Pandora's Big Purchase
Pandora recently purchased a radio station in South Dakota. The company made the purchase in order to take a stance against the music industry. Why fight with the industry? Pandora's stance is that streaming music services have to pay a lot more in royalties and other fees than regular broadcast radio stations do. By purchasing a radio station, Pandora was trying to make a strong point - but that's not how the music industry sees things.
David Israelite, CEO of the National Music Publishers Association (NMPA), made an angry statement at a recent industry meeting. Israelite accused Pandora of trying to 'sneak in the back door,' and avoid paying artist fees. He also went on to state that "Pandora is at war with the music industry." Uh-Oh, Pandora, this doesn't sound good.
Pushing to Pass Bills
Pandora is fighting the music industry on a legal level too. Last year, the company backed a federal bill that would lower royalty rates broadcasters are expected to dish out. However, this bill did not go anywhere - but Pandora isn't giving up. The company will (presumably) be backing additional bills to lower the rates that streaming services have to pay.
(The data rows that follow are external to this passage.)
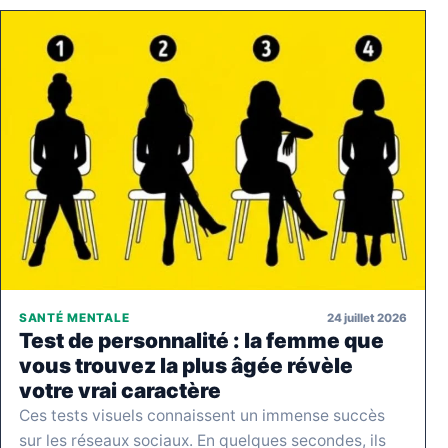
24 juillet 2026
SANTÉ MENTALE
Test de personnalité : la femme que
vous trouvez la plus âgée révèle
votre vrai caractère
Ces tests visuels connaissent un immense succès
sur les réseaux sociaux. En quelques secondes, ils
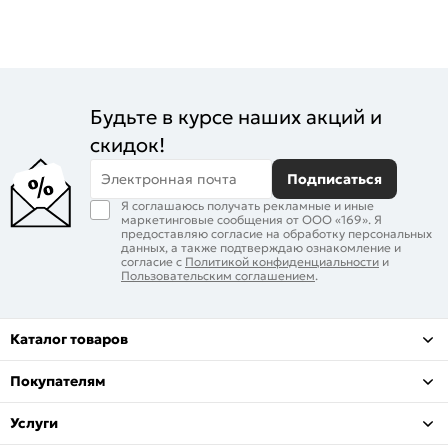
Будьте в курсе наших акций и
скидок!
Электронная почта
Подписаться
Я соглашаюсь получать рекламные и иные
маркетинговые сообщения от ООО «169». Я
предоставляю согласие на обработку персональных
данных, а также подтверждаю ознакомление и
согласие с
Политикой конфиденциальности
и
Пользовательским соглашением
.
Каталог товаров
Покупателям
Услуги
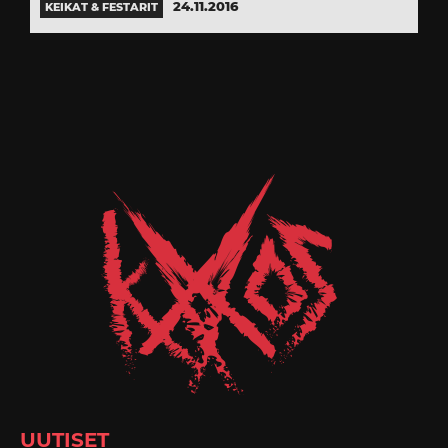
24.11.2016
KEIKAT & FESTARIT
UUTISET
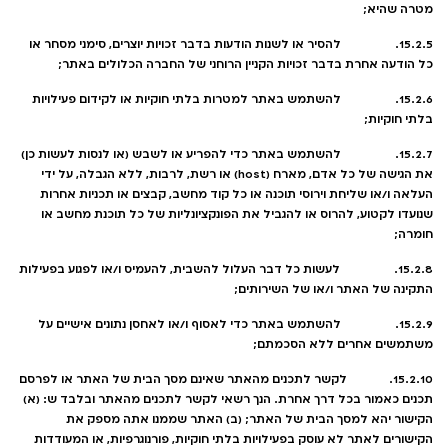
מטרה שהיא;
15.2.5. להסיר או לשנות הודעות בדבר זכויות יוצרים, סימני מסחר או
כל הודעה אחרת בדבר זכויות הקניין הרוחני של החברה הכלולים באתר;
15.2.6. להשתמש באתר למטרות בלתי חוקיות או לקידום פעילויות
בלתי חוקיות;
15.2.7. להשתמש באתר כדי להפריע או לשבש (או לנסות לעשות כן)
את הגישה של כל אדם, מארח (host) או רשת, לרבות, ללא הגבלה, על ידי
העלאה ו/או שליחת וירוסי תוכנה או כל קוד מחשב, קבצים או תכניות אחרות
שנועדו לקטוע, להרוס או להגביל את הפונקציונליות של כל תוכנת מחשב או
חומרה;
15.2.8. לעשות כל דבר העלול להשבית, להעמיס ו/או לפגוע בפעילות
התקינה של האתר ו/או של השירותים;
15.2.9. להשתמש באתר כדי לאסוף ו/או לאחסן נתונים אישיים על
משתמשים אחרים ללא הסכמתם;
15.2.10. לקשר לתכנים מהאתר שאינם מסך הבית של האתר או לפרסם
תכנים כאמור בכל דרך אחרת. הנך רשאי לקשר לתכנים מהאתר ובלבד ש: (א)
הקישור יהא למסך הבית של האתר; (ב) האתר שממנו אתה מספק את
הקישורים לאתר לא עוסק בפעילויות בלתי חוקיות, פורנוגרפיות, או המעודדות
For obvious reasons, the music industry is starting to form a collective against Pandora stating that the company has padded pockets deep enough to pay top rate royalties. This might be one of the reasons why Apple has decided to step into the music scene right now, too. However, Apple is having a hard time making royalty deals as well, which is why the company's streaming service isn't up and running quite yet.
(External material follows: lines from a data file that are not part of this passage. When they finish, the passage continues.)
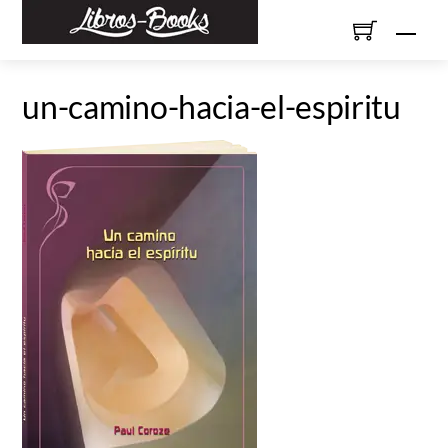
Skip
Men
to
content
un-camino-hacia-el-espiritu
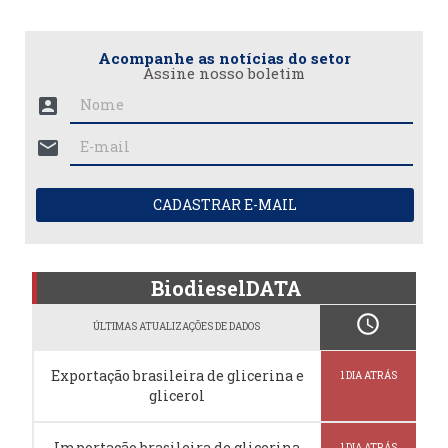
Acompanhe as notícias do setor
Assine nosso boletim
account_box
mail
CADASTRAR E-MAIL
BiodieselDATA
schedule
ÚLTIMAS ATUALIZAÇÕES DE DADOS
Exportação brasileira de glicerina e
1 DIA ATRÁS
glicerol
Importação brasileira de glicerina
1 DIA ATRÁS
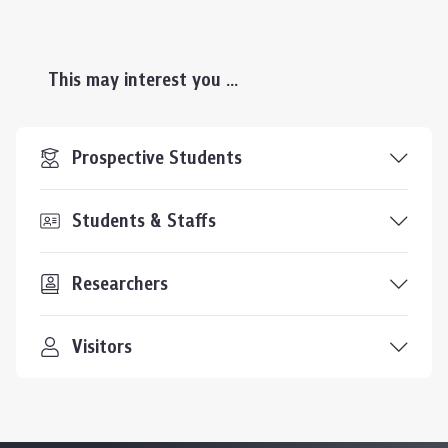
This may interest you ...
Prospective Students
Students & Staffs
Researchers
Visitors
Should Streaming Services Pay More?
Pandora did, indeed, make a good deal of money when the company went public. But, does that mean that Pandora should have to pay more than broadcast radio stations? I'm not so sure that the logic of "you make more money, so you should pay more" need apply to business matters. Then again, there are always two sides to every coin.
It will be interesting to see what kind of deal Apple is able to make with the music industry at large. If Apple pays the same, or less, in royalties in Pandora, this may give the company an upper hand. Then again, Apple and Pandora might join forces to make sure that the the music industry doesn't try to take advantage of streaming companies that can afford to pay more than regular broadcasters.